[Page-level text extractions]
Content starts

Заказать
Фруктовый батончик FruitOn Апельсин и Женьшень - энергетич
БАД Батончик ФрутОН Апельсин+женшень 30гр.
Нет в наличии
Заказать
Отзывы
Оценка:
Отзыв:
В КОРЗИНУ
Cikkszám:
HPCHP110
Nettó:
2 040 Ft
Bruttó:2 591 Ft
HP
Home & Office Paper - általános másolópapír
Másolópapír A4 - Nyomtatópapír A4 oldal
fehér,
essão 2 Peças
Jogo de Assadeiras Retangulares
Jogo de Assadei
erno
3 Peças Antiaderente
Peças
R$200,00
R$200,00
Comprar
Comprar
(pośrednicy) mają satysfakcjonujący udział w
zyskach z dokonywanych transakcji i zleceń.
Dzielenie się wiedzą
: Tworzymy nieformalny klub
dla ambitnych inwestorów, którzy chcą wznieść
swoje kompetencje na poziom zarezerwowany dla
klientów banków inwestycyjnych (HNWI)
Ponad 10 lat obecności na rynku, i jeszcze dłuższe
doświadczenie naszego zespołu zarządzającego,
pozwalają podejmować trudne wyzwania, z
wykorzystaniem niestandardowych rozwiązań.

Content ends

Say how many lines of the data include the word "Peças". Nothing other than the number should be given.

3